❶ 「1/n˄p」 for p>0
❷ 「c˄n」 for |c|<1
❸ 「n˄p·c˄n」 for p>0 and |c|<1
❹ 「c˄n/n!」 for c∈ℝ
❺ 「n˄p/n!」 for p>0ᐥ
Proof of ❶
∀ε>0 ∃N∈ℕ such that N > 1/ε.
n > N
⇒ n > 1/ε
⇒ 1/n < ε
⇒ |1/n−0| < ε
「1/n」 is a null sequence.
By the power rule, 「(1/n)˄p」 is also a null sequence.
Proof of ❷
(1) c>0
∀c in (0,1) ∃x>0 such that c=1/(1+x).
∃N∈ℕ such that n>N ⇒
|cⁿ|
= |1/(1+x)ⁿ|
┄
Binomial expansion
(1+x)ⁿ
= 「「nꞒk」·x˄k Σk=0,n」
≥ 「「nꞒk」·x˄k Σk=0,1」
= 1+nx
┄
≤ |1/(1+nx)|
< |1/(nx)|
= |(1/x)·(1/n)|
┄
「1/n」 is a null sequence and so is 「(1/x)·(1/n)」 by the scalar product rule.
┄
< ε
(2) c=0
「0ⁿ」 is a null sequence.
(3) c<0
∀ε>0 ∃N∈ℕ such that n>N ⇒ |cⁿ| = |-cⁿ| < ε.
Proof of ❸
(1) p=1, 0<c, n≥2
∀c in (0,1) ∃x>0 such that c=1/(1+x).
∃N∈ℕ such that n>N ⇒
|n·cⁿ|
= |n/(1+x)ⁿ|
┄
Binomial expansion
(1+x)ⁿ
= 「「nꞒk」·x˄k Σk=0,n」
≥ 「「nꞒk」·x˄k Σk=2,2」
= n!/((n−2)!·2!)·x²
= n(n−1)x²/2
┄
≤ |n·2/(n(n−1)x²)|
= |(2/x²)·(1/(n−1))|
┄
「1/n」 is a null sequence and so is 「(1/x)·(1/n)」 by the scalar product rule.
┄
< ε
(2) c=0
「n·0ⁿ」 is a null sequence.
(3) c<0
∀ε>0 ∃N∈ℕ such that n>N ⇒ |n·cⁿ| = |-n·cⁿ| < ε.
(4) p>0
|c|<1 ⇒ |c˄(1/p)|<1
「n·(c˄(1/p))˄n」 is a null sequence for p>0 and |c|<1.

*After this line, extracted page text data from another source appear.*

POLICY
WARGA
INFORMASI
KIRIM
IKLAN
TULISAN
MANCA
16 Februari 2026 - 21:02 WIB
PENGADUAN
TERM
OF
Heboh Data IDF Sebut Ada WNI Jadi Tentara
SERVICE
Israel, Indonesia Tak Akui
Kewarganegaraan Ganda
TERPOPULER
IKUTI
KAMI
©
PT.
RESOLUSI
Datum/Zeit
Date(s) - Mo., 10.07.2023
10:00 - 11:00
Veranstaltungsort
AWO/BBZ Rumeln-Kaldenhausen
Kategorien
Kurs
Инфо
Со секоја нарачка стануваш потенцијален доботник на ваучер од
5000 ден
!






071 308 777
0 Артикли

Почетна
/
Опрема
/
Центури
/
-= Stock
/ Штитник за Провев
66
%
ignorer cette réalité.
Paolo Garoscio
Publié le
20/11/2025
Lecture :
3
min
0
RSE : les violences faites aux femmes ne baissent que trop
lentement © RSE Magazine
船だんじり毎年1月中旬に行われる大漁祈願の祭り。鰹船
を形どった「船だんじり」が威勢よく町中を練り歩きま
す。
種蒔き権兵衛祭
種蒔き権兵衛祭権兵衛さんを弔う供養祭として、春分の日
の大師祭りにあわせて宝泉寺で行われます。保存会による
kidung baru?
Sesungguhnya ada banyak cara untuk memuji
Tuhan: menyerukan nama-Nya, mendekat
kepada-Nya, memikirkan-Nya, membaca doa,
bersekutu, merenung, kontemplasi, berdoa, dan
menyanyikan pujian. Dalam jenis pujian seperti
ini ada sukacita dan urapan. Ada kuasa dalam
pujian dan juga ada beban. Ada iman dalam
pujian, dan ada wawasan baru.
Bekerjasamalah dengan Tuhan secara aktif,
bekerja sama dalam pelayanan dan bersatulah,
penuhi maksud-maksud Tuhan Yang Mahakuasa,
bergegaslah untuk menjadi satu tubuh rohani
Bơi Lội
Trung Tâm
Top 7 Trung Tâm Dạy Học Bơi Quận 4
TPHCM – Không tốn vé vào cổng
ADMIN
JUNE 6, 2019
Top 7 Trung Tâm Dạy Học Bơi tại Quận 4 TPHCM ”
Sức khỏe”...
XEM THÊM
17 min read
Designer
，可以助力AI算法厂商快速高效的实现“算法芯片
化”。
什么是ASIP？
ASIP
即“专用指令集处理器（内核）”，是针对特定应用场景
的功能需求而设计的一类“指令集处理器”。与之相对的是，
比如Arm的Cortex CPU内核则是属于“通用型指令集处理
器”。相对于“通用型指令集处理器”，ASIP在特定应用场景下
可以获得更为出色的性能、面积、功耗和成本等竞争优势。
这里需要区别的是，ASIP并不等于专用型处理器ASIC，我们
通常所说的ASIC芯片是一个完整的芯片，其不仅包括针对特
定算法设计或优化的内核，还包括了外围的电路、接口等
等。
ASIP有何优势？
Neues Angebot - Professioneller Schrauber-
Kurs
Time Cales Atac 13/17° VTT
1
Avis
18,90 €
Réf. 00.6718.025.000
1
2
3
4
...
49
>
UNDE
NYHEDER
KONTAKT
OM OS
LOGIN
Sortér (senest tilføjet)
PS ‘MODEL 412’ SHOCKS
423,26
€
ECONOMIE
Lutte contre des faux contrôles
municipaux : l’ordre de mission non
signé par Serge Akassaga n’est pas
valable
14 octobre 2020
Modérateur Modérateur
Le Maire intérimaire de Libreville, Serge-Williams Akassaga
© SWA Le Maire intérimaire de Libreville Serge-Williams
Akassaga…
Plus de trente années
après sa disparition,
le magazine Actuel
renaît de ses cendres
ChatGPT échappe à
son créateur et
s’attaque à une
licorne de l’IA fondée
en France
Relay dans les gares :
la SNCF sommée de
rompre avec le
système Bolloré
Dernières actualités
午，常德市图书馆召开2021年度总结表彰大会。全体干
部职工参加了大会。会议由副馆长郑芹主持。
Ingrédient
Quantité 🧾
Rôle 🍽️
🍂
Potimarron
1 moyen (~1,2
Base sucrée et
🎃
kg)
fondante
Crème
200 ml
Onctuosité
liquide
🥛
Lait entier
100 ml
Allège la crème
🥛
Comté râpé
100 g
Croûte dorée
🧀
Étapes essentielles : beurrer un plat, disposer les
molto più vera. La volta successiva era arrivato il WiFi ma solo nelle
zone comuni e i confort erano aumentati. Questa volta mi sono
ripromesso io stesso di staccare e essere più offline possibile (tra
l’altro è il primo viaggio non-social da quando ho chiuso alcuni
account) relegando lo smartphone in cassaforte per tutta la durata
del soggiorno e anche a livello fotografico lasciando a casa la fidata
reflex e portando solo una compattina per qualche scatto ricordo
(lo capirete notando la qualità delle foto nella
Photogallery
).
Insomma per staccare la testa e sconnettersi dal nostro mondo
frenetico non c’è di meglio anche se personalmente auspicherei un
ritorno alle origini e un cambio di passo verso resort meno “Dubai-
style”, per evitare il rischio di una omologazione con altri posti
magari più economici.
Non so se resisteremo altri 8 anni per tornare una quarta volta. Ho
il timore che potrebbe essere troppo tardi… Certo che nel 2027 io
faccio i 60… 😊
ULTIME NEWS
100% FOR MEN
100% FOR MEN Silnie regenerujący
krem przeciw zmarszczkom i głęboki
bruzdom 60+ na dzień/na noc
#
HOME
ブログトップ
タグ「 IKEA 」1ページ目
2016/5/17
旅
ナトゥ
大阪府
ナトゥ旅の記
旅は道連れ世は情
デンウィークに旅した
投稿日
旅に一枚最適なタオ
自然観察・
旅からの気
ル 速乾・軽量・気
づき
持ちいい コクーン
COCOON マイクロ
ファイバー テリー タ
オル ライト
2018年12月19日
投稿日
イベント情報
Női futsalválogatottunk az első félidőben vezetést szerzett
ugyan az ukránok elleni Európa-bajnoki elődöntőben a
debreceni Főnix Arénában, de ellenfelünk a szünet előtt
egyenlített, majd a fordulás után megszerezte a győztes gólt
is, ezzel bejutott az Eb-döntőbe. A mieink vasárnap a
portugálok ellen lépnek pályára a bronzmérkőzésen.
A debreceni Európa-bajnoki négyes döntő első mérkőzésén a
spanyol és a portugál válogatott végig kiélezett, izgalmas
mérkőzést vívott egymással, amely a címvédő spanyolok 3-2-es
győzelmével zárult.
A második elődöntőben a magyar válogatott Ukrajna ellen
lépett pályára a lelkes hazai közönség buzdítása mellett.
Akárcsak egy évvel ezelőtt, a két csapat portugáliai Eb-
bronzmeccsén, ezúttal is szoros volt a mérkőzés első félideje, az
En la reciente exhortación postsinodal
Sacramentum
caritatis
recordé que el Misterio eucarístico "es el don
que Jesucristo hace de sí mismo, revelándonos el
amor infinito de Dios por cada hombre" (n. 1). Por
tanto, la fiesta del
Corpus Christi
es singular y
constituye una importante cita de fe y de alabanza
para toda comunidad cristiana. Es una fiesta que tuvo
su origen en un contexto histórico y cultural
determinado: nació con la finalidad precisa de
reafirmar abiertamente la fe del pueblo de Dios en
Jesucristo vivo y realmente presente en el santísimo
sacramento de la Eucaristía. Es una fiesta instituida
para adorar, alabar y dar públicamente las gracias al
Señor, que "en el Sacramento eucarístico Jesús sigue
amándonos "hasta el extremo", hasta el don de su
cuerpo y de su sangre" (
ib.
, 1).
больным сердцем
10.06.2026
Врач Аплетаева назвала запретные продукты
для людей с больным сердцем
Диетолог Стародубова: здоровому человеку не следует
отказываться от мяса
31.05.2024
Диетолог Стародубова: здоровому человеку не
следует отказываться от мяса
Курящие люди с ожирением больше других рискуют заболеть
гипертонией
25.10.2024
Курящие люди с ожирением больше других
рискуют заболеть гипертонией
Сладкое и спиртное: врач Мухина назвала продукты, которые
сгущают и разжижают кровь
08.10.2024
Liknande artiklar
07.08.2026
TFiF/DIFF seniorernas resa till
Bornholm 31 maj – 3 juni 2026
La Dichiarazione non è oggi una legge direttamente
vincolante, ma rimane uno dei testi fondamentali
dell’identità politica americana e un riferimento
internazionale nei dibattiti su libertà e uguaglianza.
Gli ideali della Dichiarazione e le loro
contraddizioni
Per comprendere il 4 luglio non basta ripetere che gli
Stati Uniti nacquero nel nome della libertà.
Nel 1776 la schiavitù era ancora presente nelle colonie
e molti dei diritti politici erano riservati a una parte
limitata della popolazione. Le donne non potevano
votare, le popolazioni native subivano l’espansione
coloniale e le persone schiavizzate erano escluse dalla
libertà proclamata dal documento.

By the power rule, 「(n·(c˄(1/p))˄n)˄p」=「n˄p·c˄n」 is a null sequence for p>0 and |c|<1.
Proof of ❹
(1) c>0
∃m∈ℤ such that m+1>c.
∀ε>0 ∃N>m in ℕ such that n>N ⇒
|c˄n/n!|
= |「c/k Ꝑk=1,n」|
= |「c/k Ꝑk=1,m」·「c/k Ꝑk=m+1,n」|
┄
c/k < 1 for k ≥ m+1
「c/k Ꝑk=m+1,n」 ≤ c/n for k ≥ m+1
┄
≤ |「c/k Ꝑk=1,m」·(c/n)|
┄
「1/n」 is a null sequence and so is 「c/k Ꝑk=1,m」·c·(1/n) by the scalar product rule.
┄
< ε
(2) c=0
「0ⁿ/n!」 is a null sequence.
(3) c<0
∀ε>0 ∃N∈ℕ such that n>N ⇒ |cⁿ/n!| = |-cⁿ/n!| < ε.
Proof of ❺
「n˄p/n!」
= 「n˄p·(1/2)˄n·2˄n/n!」
┄
「n˄p·c˄n」 is a null sequence for |c|<1 and so is 「n˄p·(1/2)˄n」.
「c˄n/n!」 is a null sequence for c∈ℝ and so is 「2˄n/n!」.
┄
By the product rule, 「n˄p/n!」 is a null sequence.